A chronic zoster infection occurs when the pain and other symptoms of shingles persist for longer than three months. This can happen due to nerve damage or a weakened immune system. Treatments can include pain medication, antidepressants, and physical therapy. It is important to see a doctor if symptoms of shingles persist longer than expected to receive a proper diagnosis and treatment.

Postherpetic neuralgia

Chronic zoster, also known as postherpetic neuralgia (PHN), is a complication of shingles, which is caused by the varicella-zoster virus (VZV) – the same virus that causes chickenpox. After a person recovers from chickenpox, the virus remains dormant in the body and can reactivate later in life causing shingles.

In most cases, shingles clears up within a few weeks, but in some cases, the pain and other symptoms can persist for months or even years. This is known as chronic zoster. The risk of developing PHN increases with age, particularly in people over the age of 60. People with weakened immune systems, such as those with HIV or cancer, are also at a higher risk of developing PHN.

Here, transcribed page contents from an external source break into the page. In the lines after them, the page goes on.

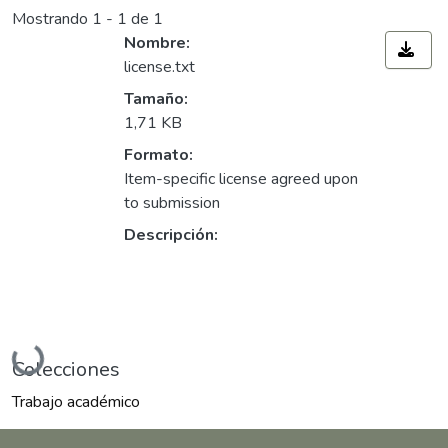
Mostrando
1 - 1 de 1
Nombre:
license.txt
Tamaño:
1,71 KB
Formato:
Item-specific license agreed upon
to submission
Descripción:
Cargando...
Colecciones
Trabajo académico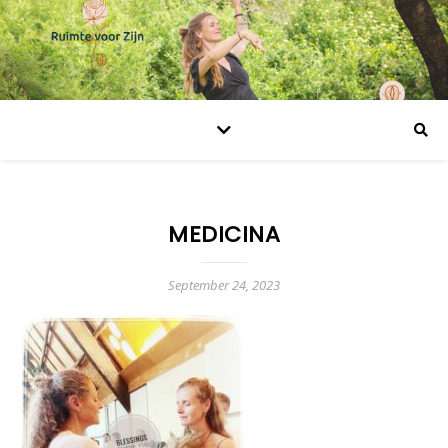
MEDICINA
September 24, 2023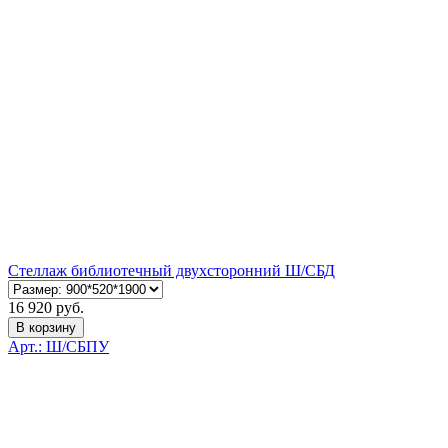
Стеллаж библиотечный двухсторонний Ш/СБД
16 920 руб.
В корзину
Арт.: Ш/СБПУ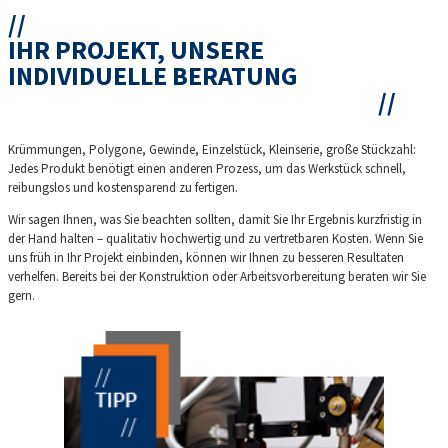
IHR PROJEKT, UNSERE
INDIVIDUELLE BERATUNG
Krümmungen, Polygone, Gewinde, Einzelstück, Kleinserie, große Stückzahl:
Jedes Produkt benötigt einen anderen Prozess, um das Werkstück schnell,
reibungslos und kostensparend zu fertigen.
Wir sagen Ihnen, was Sie beachten sollten, damit Sie Ihr Ergebnis kurzfristig in
der Hand halten – qualitativ hochwertig und zu vertretbaren Kosten. Wenn Sie
uns früh in Ihr Projekt einbinden, können wir Ihnen zu besseren Resultaten
verhelfen. Bereits bei der Konstruktion oder Arbeitsvorbereitung beraten wir Sie
gern.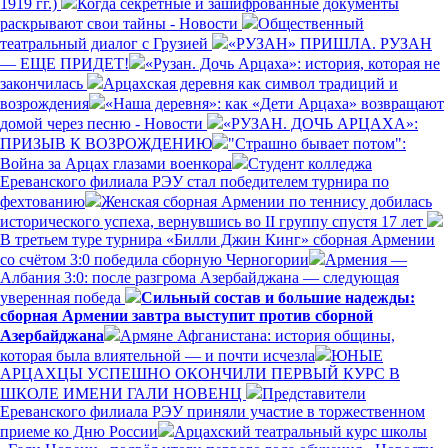
1919 гг.)
Когда секретные и зашифрованные документы
раскрывают свои тайны - Новости
Общественный
театральный диалог с Грузией
«РУЗАН» ПРИШЛА. РУЗАН
— ЕЩЕ ПРИДЕТ!
«Рузан. Дочь Арцаха»: история, которая не
закончилась
Арцахская деревня как символ традиций и
возрождения
«Наша деревня»: как «Дети Арцаха» возвращают
домой через песню - Новости
«РУЗАН. ДОЧЬ АРЦАХА»:
ПРИЗЫВ К ВОЗРОЖДЕНИЮ
"Страшно бывает потом":
Война за Арцах глазами военкора
Студент колледжа
Ереванского филиала РЭУ стал победителем турнира по
фехтованию
Женская сборная Армении по теннису добилась
исторического успеха, вернувшись во II группу спустя 17 лет
В третьем туре турнира «Билли Джин Кинг» сборная Армении
со счётом 3:0 победила сборную Черногории
Армения —
Албания 3:0: после разгрома Азербайджана — следующая
уверенная победа
Сильный состав и большие надежды:
сборная Армении завтра выступит против сборной
Азербайджана
Армяне Афганистана: история общины,
которая была влиятельной — и почти исчезла
ЮНЫЕ
АРЦАХЦЫ УСПЕШНО ОКОНЧИЛИ ПЕРВЫЙ КУРС В
ШКОЛЕ ИМЕНИ ГАЛИ НОВЕНЦ
Представители
Ереванского филиала РЭУ приняли участие в торжественном
приеме ко Дню России
Арцахский театральный курс школы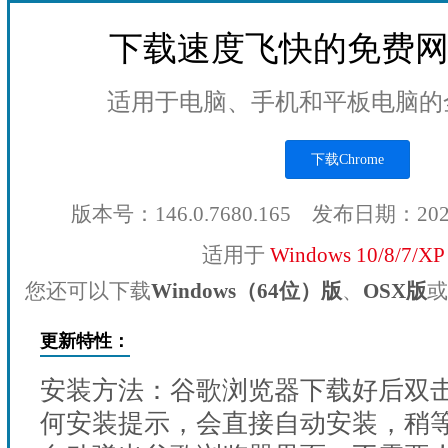
下载速度飞快的免费
适用于电脑、手机和平板电脑的
下载Chrome
版本号：146.0.7680.165 发布日期：20
适用于
Windows 10/8/7/X
您还可以下载
Windows（64位）版
、
OSX版
或
更新特性：
安装方法：谷歌浏览器下载好后双
何安装提示，会直接自动安装，稍等1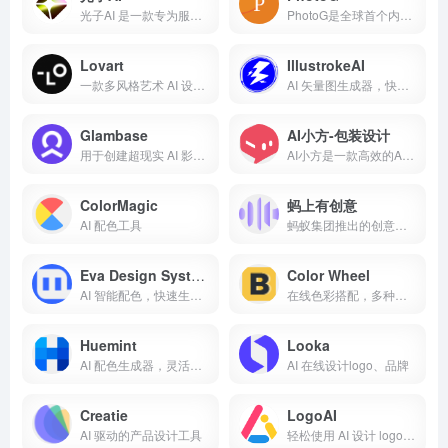
光子AI 是一款专为服装类电商设计的智能商品图生成平台，融合了最前沿的 AI 图像生成技术，支持一键AI换模特、AI换装、AI商品图制作
PhotoG是全球首个内容营销端对端智能体
Lovart
IllustrokeAI
一款多风格艺术 AI 设计工具，能帮助用户利用传统和 AI 工具进行设计
AI 矢量图生成器，快速将文字转化为高质量、可编辑的 SVG 图像
Glambase
AI小方-包装设计
用于创建超现实 AI 影响者并实现自主变现的平台
AI小方是一款高效的AIGC设计工具，它通过人工智能技术简化了设计流程，提高了设计工作的效率和质量。
ColorMagic
蚂上有创意
AI 配色工具
蚂蚁集团推出的创意营销工具
Eva Design System
Color Wheel
AI 智能配色，快速生成协调色彩方案，提升设计效率与美观
在线色彩搭配，多种配色模式，快速生成和谐色彩方案，设计更高效
Huemint
Looka
AI 配色生成器，灵活调整参数，多种色彩导出，满足多样设计需求
AI 在线设计logo、品牌
Creatie
LogoAI
AI 驱动的产品设计工具
轻松使用 AI 设计 logo和品牌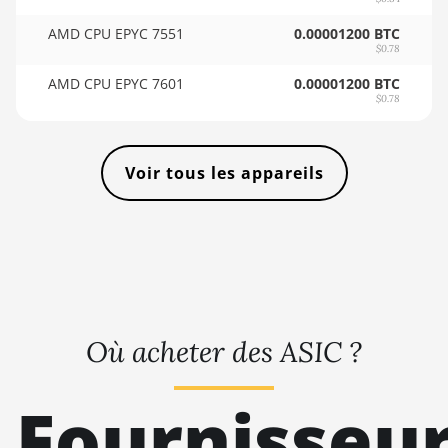
12GB
🇸🇴ㅤ SOS - Ssh
AMD CPU EPYC 7551
0.00001200 BTC
AMD RX 6800
🏳ㅤ SRD - $
$0.78
16GB
🇸🇾ㅤ SYP - SY£
AMD CPU EPYC 7601
0.00001200 BTC
AMD RX 6800 XT
$0.78
🇸🇿ㅤ SZL - L
16GB
🇹🇭ㅤ THB - ฿
AMD RX 6900 XT
Voir tous les appareils
16GB
🇹🇭ㅤ TJS - ЅМ
AMD RX 6950 XT
🏳ㅤ TMT - m
AMD RX 7600
🇹🇳ㅤ TND - DT
AMD RX 7600 XT
🇹🇷ㅤ TRY - TL
AMD RX 7700 XT
🇹🇹ㅤ TTD - TT$
Où acheter des ASIC ?
AMD RX 7800 XT
🇹🇼ㅤ TWD - NT$
AMD RX 7900 GRE
Fournisseu
🇹🇿ㅤ TZS - TSh
AMD RX 7900 XT
🇺🇦ㅤ UAH - ₴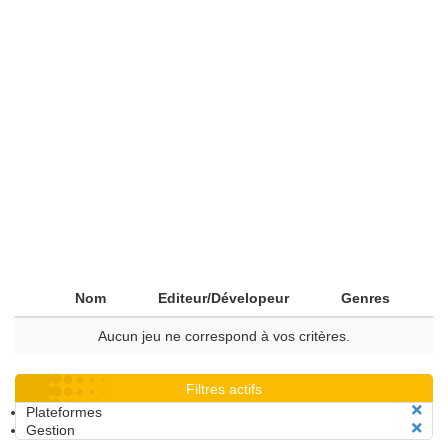
Nom
Editeur/Dévelopeur
Genres
Aucun jeu ne correspond à vos critères.
Filtres actifs
Plateformes
Gestion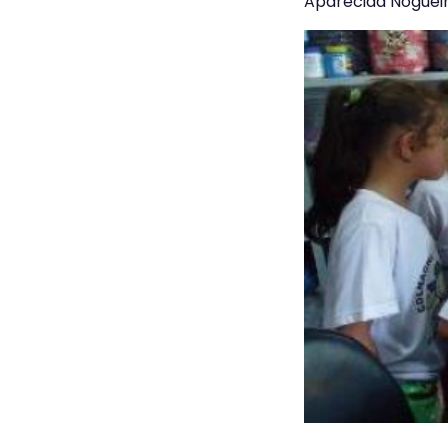
Aparecida Nogueira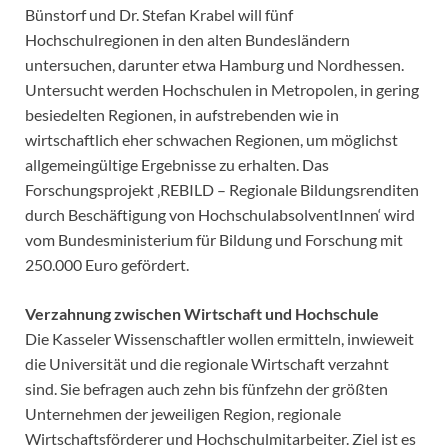
Bünstorf und Dr. Stefan Krabel will fünf
Hochschulregionen in den alten Bundesländern
untersuchen, darunter etwa Hamburg und Nordhessen.
Untersucht werden Hochschulen in Metropolen, in gering
besiedelten Regionen, in aufstrebenden wie in
wirtschaftlich eher schwachen Regionen, um möglichst
allgemeingültige Ergebnisse zu erhalten. Das
Forschungsprojekt ‚REBILD – Regionale Bildungsrenditen
durch Beschäftigung von HochschulabsolventInnen‘ wird
vom Bundesministerium für Bildung und Forschung mit
250.000 Euro gefördert.
Verzahnung zwischen Wirtschaft und Hochschule
Die Kasseler Wissenschaftler wollen ermitteln, inwieweit
die Universität und die regionale Wirtschaft verzahnt
sind. Sie befragen auch zehn bis fünfzehn der größten
Unternehmen der jeweiligen Region, regionale
Wirtschaftsförderer und Hochschulmitarbeiter. Ziel ist es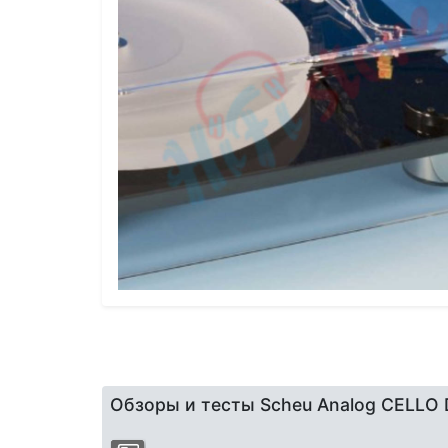
Обзоры и тесты Scheu Analog CELLO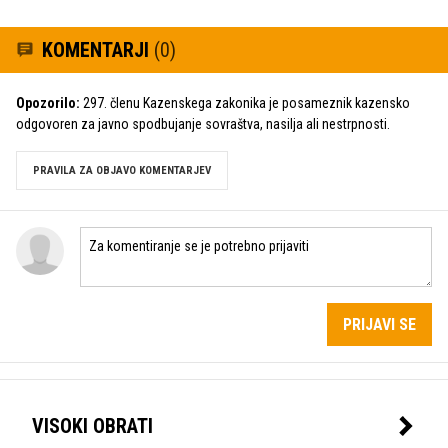
KOMENTARJI
(0)
Opozorilo:
297. členu Kazenskega zakonika je posameznik kazensko
odgovoren za javno spodbujanje sovraštva, nasilja ali nestrpnosti.
PRAVILA ZA OBJAVO KOMENTARJEV
PRIJAVI SE
VISOKI OBRATI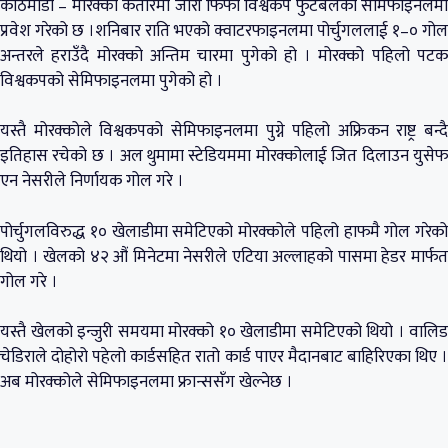
काठमाडौँ – मोरक्को कतारमा जारी फिफा विश्वकप फुटबलको सेमिफाइनलमा
प्रवेश गरेको छ ।शनिबार राति भएको क्वाटरफाइनलमा पोर्चुगललाई १–० गोल
अन्तरले हराउँदै मोरक्को अन्तिम चारमा पुगेको हो । मोरक्को पहिलो पटक
विश्वकपको सेमिफाइनलमा पुगेको हो ।
यस्तै मोरक्कोले विश्वकपको सेमिफाइनलमा पुग्ने पहिलो अफ्रिकन राष्ट्र बन्दै
इतिहास रचेको छ । अल थुमामा स्टेडियममा मोरक्कोलाई जित दिलाउन युसेफ
एन नेसरीले निर्णायक गोल गरे ।
पोर्चुगलविरुद्ध १० खेलाडीमा समेटिएको मोरक्कोले पहिलो हाफमै गोल गरेको
थियो । खेलको ४२ औं मिनेटमा नेसरीले एटिया अल्लाहको पासमा हेडर मार्फत
गोल गरे ।
यस्तै खेलको इन्जुरी समयमा मोरक्को १० खेलाडीमा समेटिएको थियो । वालिड
चेडिराले दोहोरो पहेलो कार्डसहित रातो कार्ड पाएर मैदानबाट बाहिरिएका थिए ।
अब मोरक्कोले सेमिफाइनलमा फ्रान्ससँग खेल्नेछ ।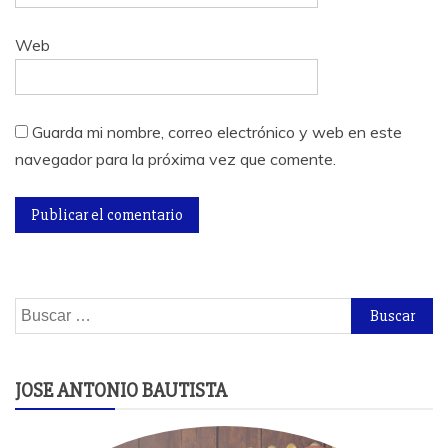
Web
Guarda mi nombre, correo electrónico y web en este
navegador para la próxima vez que comente.
Buscar:
JOSE ANTONIO BAUTISTA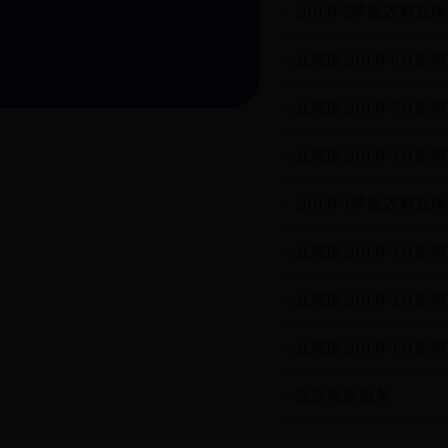
2016年2季度农村
北湖区2016年6月
北湖区2016年5月
北湖区2016年4月
2016年1季度农村
北湖区2016年3月
北湖区2016年2月
北湖区2016年1月
流浪救助服务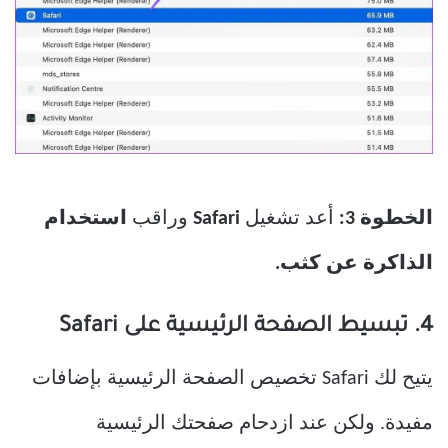
الخطوة 3:
أعد تشغيل
Safari
وراقب
استخدام
الذاكرة عن كثب.
4. تبسيط الصفحة الرئيسية على Safari
يتيح لك Safari تخصيص الصفحة الرئيسية بإضافات
مفيدة. ولكن عند ازدحام صفحتك الرئيسية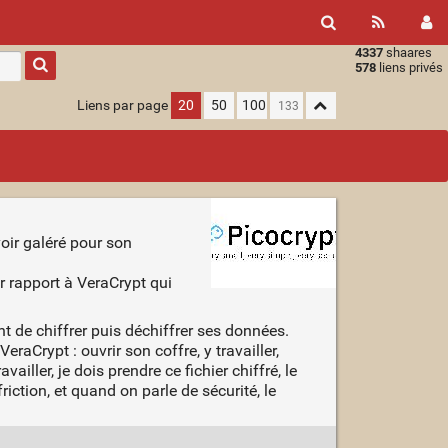
4337
shaares
Type 1 or
578
liens privés
more
characters
Liens par page
20
50
100
for
results.
voir galéré pour son
r rapport à VeraCrypt qui
t de chiffrer puis déchiffrer ses données.
raCrypt : ouvrir son coffre, y travailler,
ailler, je dois prendre ce fichier chiffré, le
 friction, et quand on parle de sécurité, le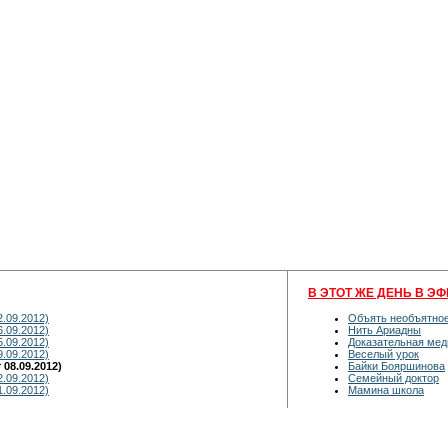
В ЭТОТ ЖЕ ДЕНЬ В ЭФ
2.09.2012)
Объять необъятно
6.09.2012)
Нить Ариадны
5.09.2012)
Доказательная мед
9.09.2012)
Веселый урок
08.09.2012)
Байки Бояршинова
2.09.2012)
Семейный доктор
1.09.2012)
Мамина школа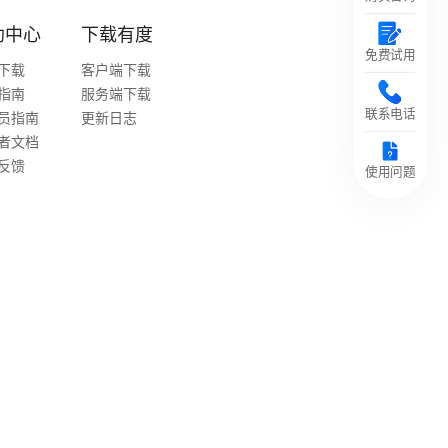
助中心
下载有度
免费试用
下载
客户端下载
指南
服务端下载
联系电话
员指南
更新日志
者文档
反馈
使用问题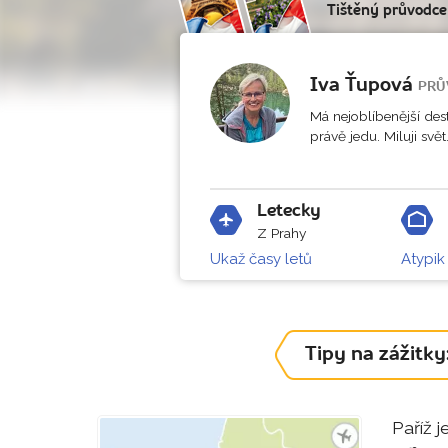
Tištěný průvodc
Iva Ťupová
PRŮ
Má nejoblíbenější dest
právě jedu. Miluji svět.
Letecky
Z Prahy
Ukaž časy letů
Atypik
Tipy na zážitky
Paříž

Symptoms of chronic zoster can include severe and persistent pain, itching, burning, and numbness in the affected area. The pain can be debilitating and can interfere with a person’s ability to perform daily activities. Other symptoms can include depression, anxiety, sleep disturbances, and fatigue.

Treatment for chronic zoster can include medications such as painkillers, antidepressants, and anticonvulsants. In some cases, nerve blocks or spinal cord stimulation may also be used. Physical therapy, occupational therapy, and counseling may also be helpful in managing the symptoms of chronic zoster.

It’s important to seek medical attention if you suspect you have shingles or if you have symptoms of chronic zoster. Early treatment can help to reduce the risk of developing PHN and can also help to manage the symptoms more effectively.